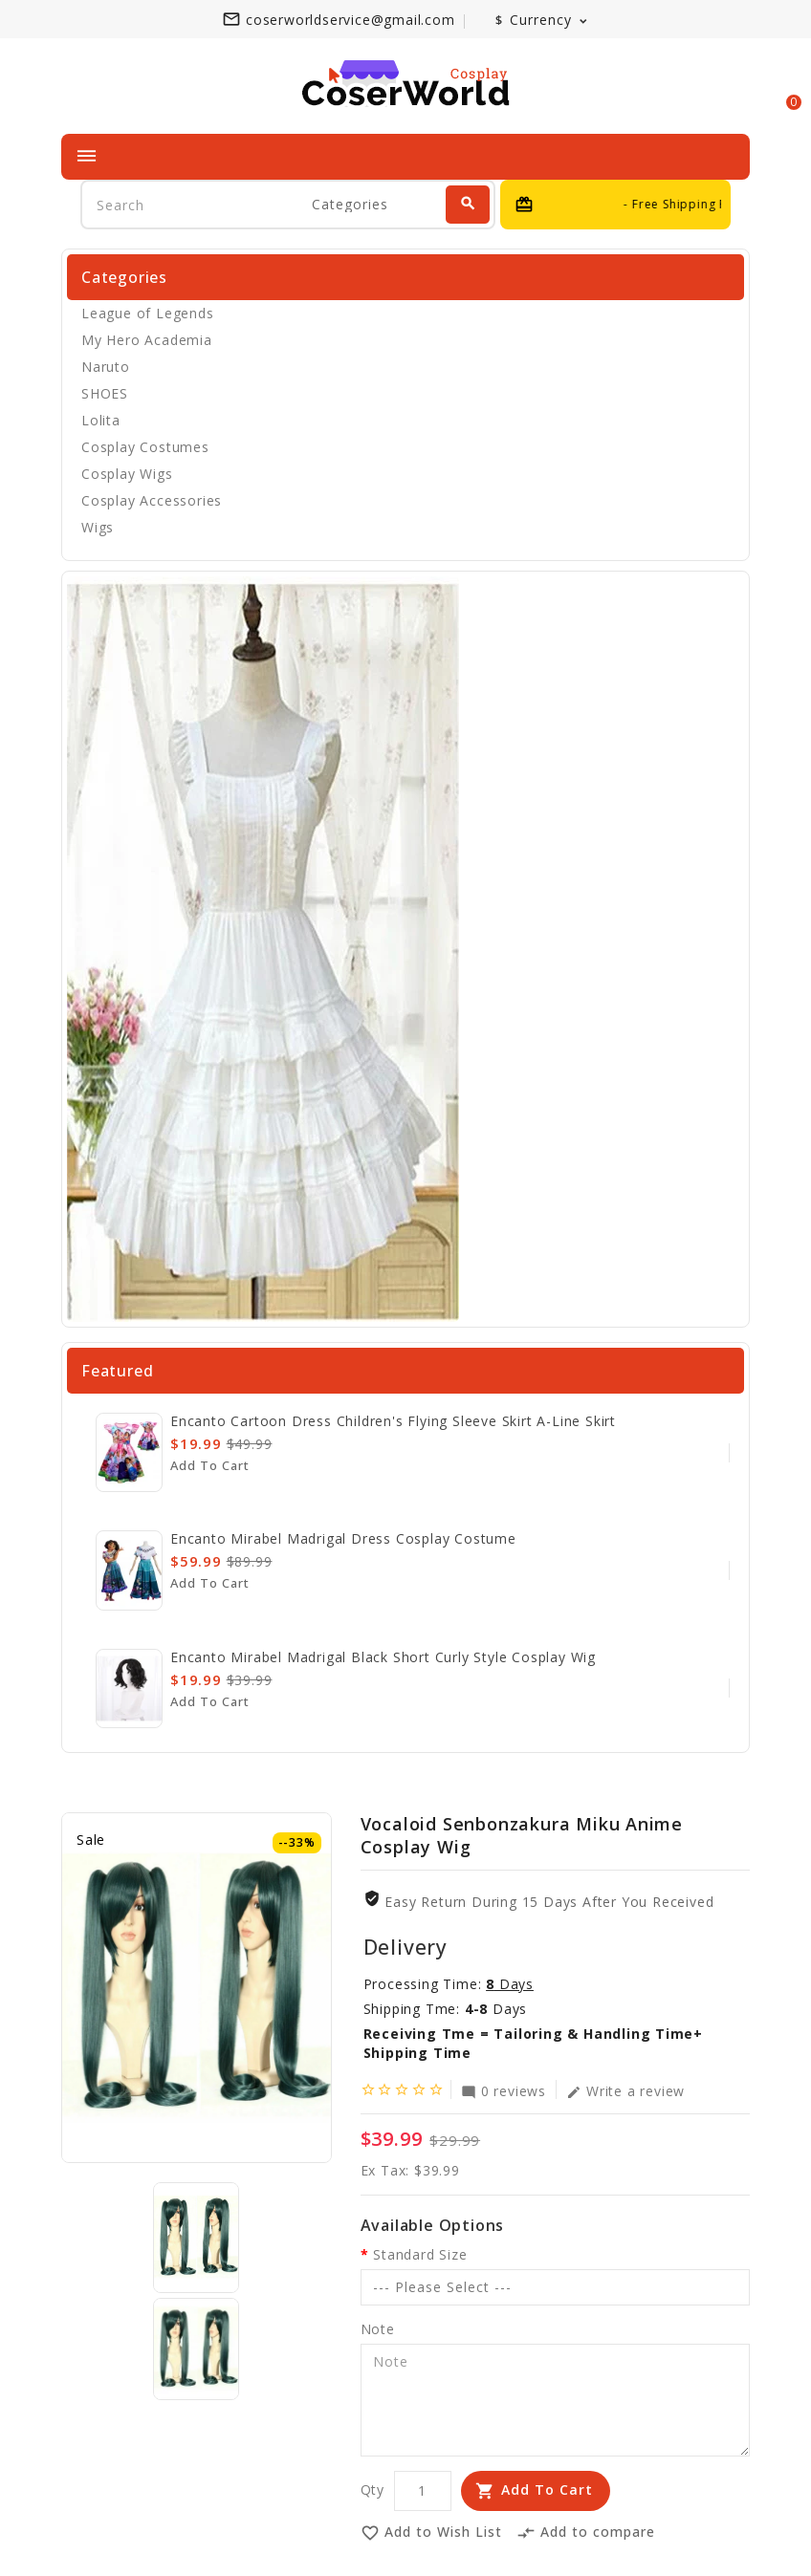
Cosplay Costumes (145, 447)
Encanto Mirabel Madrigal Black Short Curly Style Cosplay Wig (383, 1657)
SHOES (104, 393)
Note (378, 2329)
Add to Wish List (431, 2534)
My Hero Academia (146, 340)
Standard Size (420, 2254)
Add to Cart (547, 2489)
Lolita (101, 420)
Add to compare (585, 2534)
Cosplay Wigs (127, 474)
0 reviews (503, 2090)
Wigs (97, 527)
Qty (372, 2489)
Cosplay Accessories (151, 500)
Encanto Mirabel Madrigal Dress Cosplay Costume (343, 1538)
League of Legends (147, 313)
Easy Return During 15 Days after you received (548, 1902)
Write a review (625, 2090)
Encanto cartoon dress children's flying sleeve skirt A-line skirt (393, 1421)
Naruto (105, 366)
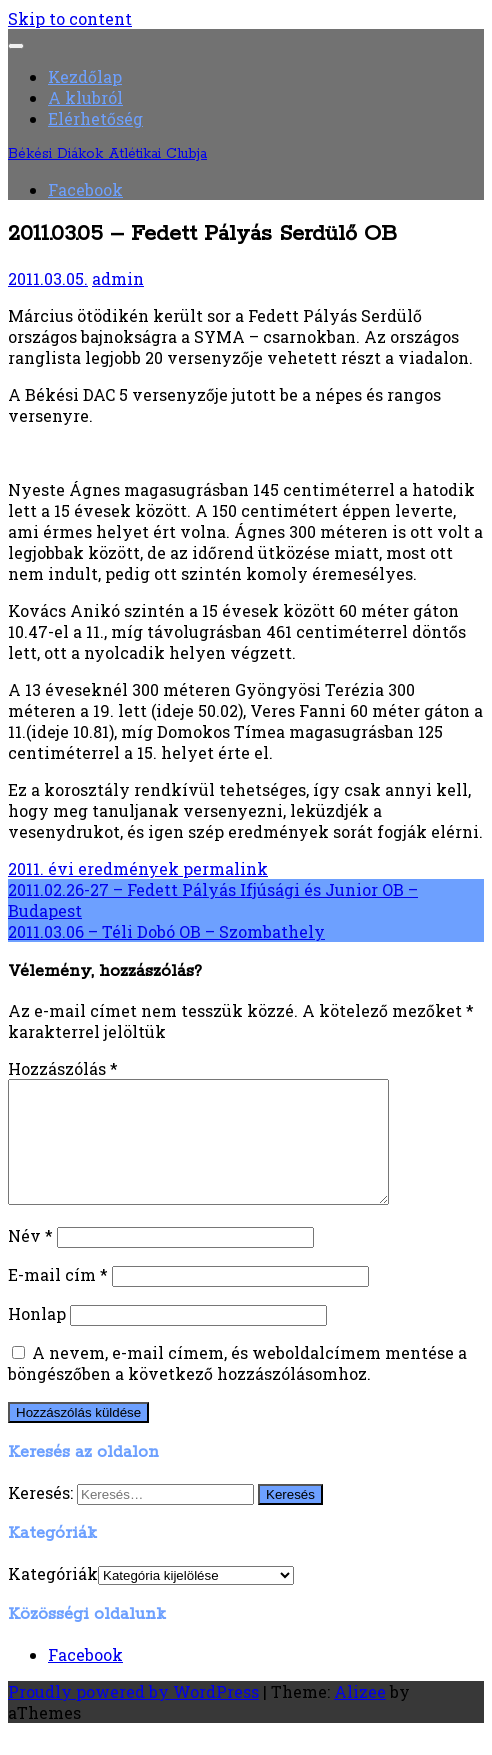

○ ○ ○ ○ ○ ○ ○

## EXERCISE OBJECTIVE:
When you reach the line that contains "Easy Return During", start copying the listing word for word and stop only after its last line, without any pictures.

## WRITTEN SOLUTION:
Easy Return During 15 Days after you received (548, 1902)
Write a review (625, 2090)
Encanto cartoon dress children's flying sleeve skirt A-line skirt (393, 1421)
Naruto (105, 366)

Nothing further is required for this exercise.